New Zealand forecasts narrower budget deficit for 2025/26
WELLINGTON - New Zealand on Thursday reported a narrower budget deficit for the current financial year, as it pressed ahead with fiscal tightening while warning the Middle East conflict is sapping some momentum in its trade-reliant economy.
In its annual budget presentation in parliament, the government forecast a budget deficit of NZ$15.06 billion for the fiscal year ending June 30 2026, narrower than a deficit of NZ$16.93 billion its half-year update in December and is now expecting to reach surplus in 2029/30.
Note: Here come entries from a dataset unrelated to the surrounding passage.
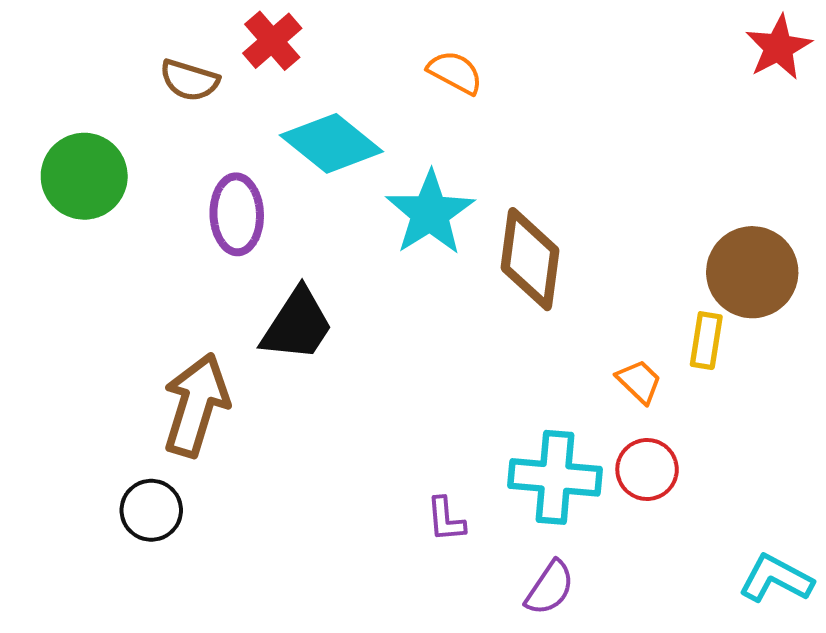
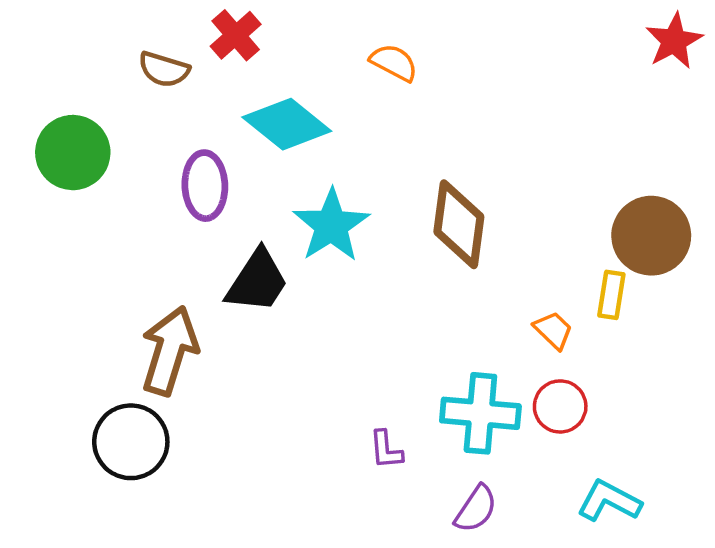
cyan star: (430, 213) -> (331, 225), moved
black circle: (151, 510) -> (131, 442), size x1.4
cyan L-shape: (776, 579) -> (609, 501), moved

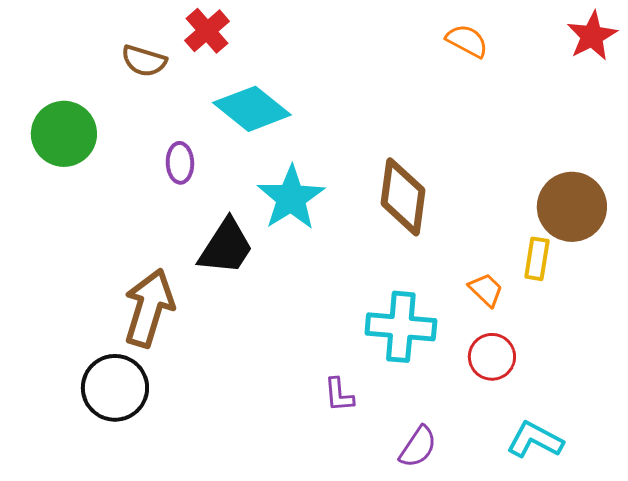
orange semicircle: (394, 63) -> (467, 41), moved
purple ellipse: (205, 186) -> (180, 163), size x0.7
cyan cross: (480, 413) -> (401, 327), moved

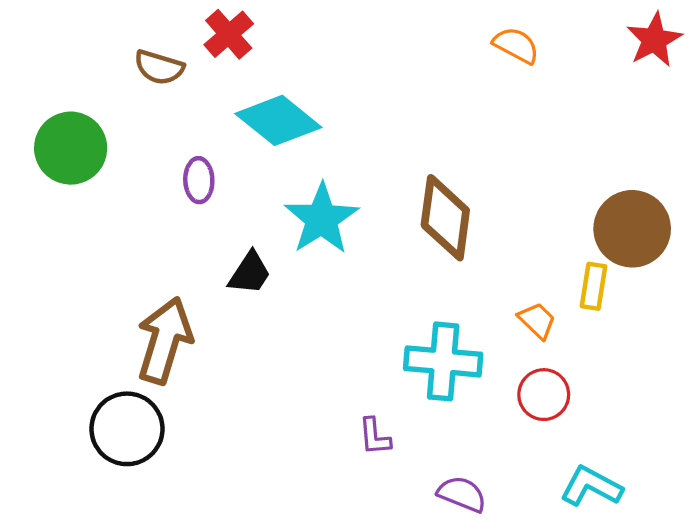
black trapezoid: (226, 247) -> (250, 273), size x0.7
purple semicircle: (418, 447) -> (462, 494), turned -102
"This budget takes careful steps to support New Zealanders now while strengthening the economy for the years ahead," New Zealand Finance Minister Nicola Willis said in a statement, while promising little short term relief for those struggling with higher fuel prices and an ongoing weak economy.
Operating allowance for the 2027 financial year is NZ$2.1 billion on average per annum.
Willis pledged to boost capital spending in areas such as defence, schools and hospitals while making cuts to the public service, reducing social housing construction costs and ending a scheme that made the final year of university education free.
Net debt excluding advances was forecast to peak at 46.1% of gross domestic product (GDP) in 2027/28. In December, the government had expected it to peak at 46.9% of GDP in 2027/28 and 2028/29.
Since coming to power in late 2023, the centre-right government has tightened the purse strings, arguing it must curb waste and rein in debt but critics counter that the squeeze is choking an economy that has already spent two years struggling to find its footing.
When the government called the election in January for November 7, it had expected the economy to be on a path of sustained growth, inflation around 2% and falling unemployment.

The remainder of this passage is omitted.